Before installing, ensure you have the necessary system dependencies for audio recording.

**For macOS:**

```bash
brew install ffmpeg
```

**For Debian/Ubuntu:**

```bash
sudo apt-get install ffmpeg
```

---

To install VSpell, clone this repository and install the package using pip.

```bash
git clone https://github.com/vibe-technologies/vspell.git
cd vspell
pip install .
```

This will install the necessary dependencies and make the `vspell` command available in your terminal.

## First-Time Setup: Calibration

For VSpell to work effectively, it needs to know what "silence" sounds like in your environment. Run the calibration command once before you start using it.

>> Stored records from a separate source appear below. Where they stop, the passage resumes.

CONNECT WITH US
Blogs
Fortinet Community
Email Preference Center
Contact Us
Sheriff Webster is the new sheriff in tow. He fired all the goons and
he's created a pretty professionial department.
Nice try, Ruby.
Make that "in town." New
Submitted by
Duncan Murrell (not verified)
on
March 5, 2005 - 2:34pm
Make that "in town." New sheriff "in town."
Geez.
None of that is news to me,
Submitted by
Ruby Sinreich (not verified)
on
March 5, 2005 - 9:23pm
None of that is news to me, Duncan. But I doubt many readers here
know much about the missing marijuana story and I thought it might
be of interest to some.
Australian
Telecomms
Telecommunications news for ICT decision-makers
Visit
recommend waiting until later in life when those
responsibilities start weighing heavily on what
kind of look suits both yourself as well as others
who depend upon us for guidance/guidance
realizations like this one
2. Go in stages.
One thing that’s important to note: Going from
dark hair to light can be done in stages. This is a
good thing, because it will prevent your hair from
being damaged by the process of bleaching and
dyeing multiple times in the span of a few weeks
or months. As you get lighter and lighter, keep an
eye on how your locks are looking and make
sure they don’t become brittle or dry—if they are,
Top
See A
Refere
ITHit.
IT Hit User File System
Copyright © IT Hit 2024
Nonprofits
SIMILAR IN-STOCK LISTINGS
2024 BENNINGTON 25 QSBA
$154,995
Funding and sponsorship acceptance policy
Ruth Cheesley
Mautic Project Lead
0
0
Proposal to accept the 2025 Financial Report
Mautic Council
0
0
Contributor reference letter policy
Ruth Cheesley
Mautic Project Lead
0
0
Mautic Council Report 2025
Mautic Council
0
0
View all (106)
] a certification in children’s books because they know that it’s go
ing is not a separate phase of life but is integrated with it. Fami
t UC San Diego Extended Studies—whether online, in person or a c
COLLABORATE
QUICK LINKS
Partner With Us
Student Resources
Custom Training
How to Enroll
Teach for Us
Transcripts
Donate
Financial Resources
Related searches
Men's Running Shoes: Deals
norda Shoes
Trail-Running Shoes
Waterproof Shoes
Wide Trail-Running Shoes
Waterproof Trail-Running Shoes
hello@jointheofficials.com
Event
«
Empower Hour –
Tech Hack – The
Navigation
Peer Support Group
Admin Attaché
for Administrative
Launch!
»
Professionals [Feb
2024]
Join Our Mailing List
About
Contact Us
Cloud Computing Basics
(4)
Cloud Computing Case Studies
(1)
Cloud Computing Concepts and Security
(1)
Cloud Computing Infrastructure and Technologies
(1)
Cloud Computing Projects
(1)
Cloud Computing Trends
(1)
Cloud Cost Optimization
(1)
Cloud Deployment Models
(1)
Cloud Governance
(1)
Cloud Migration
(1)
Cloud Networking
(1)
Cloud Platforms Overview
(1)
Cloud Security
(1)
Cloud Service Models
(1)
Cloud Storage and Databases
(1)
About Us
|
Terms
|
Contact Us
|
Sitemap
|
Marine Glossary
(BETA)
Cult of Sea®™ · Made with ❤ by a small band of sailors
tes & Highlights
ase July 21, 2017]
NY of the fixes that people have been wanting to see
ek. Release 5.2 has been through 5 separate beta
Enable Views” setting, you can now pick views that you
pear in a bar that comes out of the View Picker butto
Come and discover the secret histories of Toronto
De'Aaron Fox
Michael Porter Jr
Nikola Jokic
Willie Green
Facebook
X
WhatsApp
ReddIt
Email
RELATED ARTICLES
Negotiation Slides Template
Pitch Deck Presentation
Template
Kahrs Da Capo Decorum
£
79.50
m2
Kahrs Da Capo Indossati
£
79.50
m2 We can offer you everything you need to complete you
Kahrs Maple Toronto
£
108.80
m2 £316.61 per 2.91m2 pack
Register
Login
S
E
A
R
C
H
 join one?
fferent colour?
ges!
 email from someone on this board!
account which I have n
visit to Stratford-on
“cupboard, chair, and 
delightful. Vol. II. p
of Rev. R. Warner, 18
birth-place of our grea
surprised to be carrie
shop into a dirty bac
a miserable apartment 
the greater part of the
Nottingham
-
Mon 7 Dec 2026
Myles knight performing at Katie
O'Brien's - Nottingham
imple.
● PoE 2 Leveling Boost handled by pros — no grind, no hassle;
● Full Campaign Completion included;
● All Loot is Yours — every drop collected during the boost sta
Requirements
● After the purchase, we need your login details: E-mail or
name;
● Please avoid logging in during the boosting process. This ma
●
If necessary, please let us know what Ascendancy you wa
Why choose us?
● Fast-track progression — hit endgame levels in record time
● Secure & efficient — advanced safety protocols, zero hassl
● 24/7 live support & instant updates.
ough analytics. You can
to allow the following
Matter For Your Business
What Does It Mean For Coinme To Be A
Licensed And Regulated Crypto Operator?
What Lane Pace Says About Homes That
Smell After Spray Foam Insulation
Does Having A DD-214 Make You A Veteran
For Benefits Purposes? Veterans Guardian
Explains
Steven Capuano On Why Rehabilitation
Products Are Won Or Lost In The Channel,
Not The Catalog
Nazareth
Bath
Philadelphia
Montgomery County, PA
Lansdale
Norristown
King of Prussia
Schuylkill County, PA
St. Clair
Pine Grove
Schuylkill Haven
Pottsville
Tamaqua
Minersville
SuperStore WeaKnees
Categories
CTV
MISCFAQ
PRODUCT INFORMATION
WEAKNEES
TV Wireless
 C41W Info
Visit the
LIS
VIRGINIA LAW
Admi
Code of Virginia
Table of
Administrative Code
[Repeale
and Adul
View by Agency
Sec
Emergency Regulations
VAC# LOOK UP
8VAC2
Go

Find a quiet moment and run:

```bash
vspell --calibrate
```

Remain silent for the 2-second duration. This will measure your ambient noise level and set a threshold for silence detection. This value is saved in `~/.config/vspell/vspell_config.json`. You can re-run this anytime your environment changes (e.g., you get a new microphone or move to a noisier room).

## Usage

Once calibrated, using VSpell is simple.

### Main Command

Just run the `vspell` command. It will listen for 2 seconds, transcribe what it hears, and copy the result to your clipboard.

```bash
vspell
```

```
Listening for 2 seconds...
Transcribing…
Transcribed: Hello, world.
Text copied to clipboard.
```

If you say nothing, it will detect the silence and stop.

```bash
vspell
```

```
Listening for 2 seconds...
No speech detected — nothing transcribed.
```

### Command-Line Options

```
usage: vspell [-h] [--calibrate] [--playback [PLAYBACK]] [--duration DURATION] [--model MODEL]

VSpell - Voice spelling tool

options:
  -h, --help            show this help message and exit
  --calibrate           Calibrate ambient noise threshold
  --punctuate           Retain punctuation and original casing in transcribed text (default is to remove punctuation and lowercase)
  --playback [PLAYBACK]
                        Playback recorded audio with optional volume
                        multiplier (default=1.0)
  --duration DURATION   Recording duration in seconds
  --model MODEL         Whisper model size [tiny, base, small, medium, large]
                        (default=medium)
```

**Examples:**

- **Record for 5 seconds:**

  ```bash
  vspell --duration 5
  ```
- **Use a different model for higher accuracy (e.g., `large`):**

  ```bash
  vspell --model large
  ```
- **Playback the last recording at 1.5x volume:**

  ```bash
  vspell --playback 1.5
  ```
- **Transcribe text with punctuation and original casing:**

  ```bash
  vspell --punctuate
  ```

## How It Works

1. **Record**: When you run `vspell`, it records audio from your default microphone for a set duration (default is 2 seconds) into a temporary `.wav` file.
2. **Analyze**: It checks the audio's amplitude against the calibrated silence threshold. If it's below the threshold, the program exits.
3. **Transcribe**: If speech is detected, the audio is passed to the `faster-whisper` model for transcription. The first time you use a model, it will be downloaded and cached locally in `~/.cache/huggingface/hub`.
4. **Copy**: The resulting text is copied to your system's clipboard.

## Configuration

VSpell creates a configuration directory at `~/.config/vspell`.

- `~/.config/vspell/vspell_config.json`: Stores the `silence_threshold` determined during calibration.
- `~/.config/vspell/input.wav`: The temporary audio file of your last recording.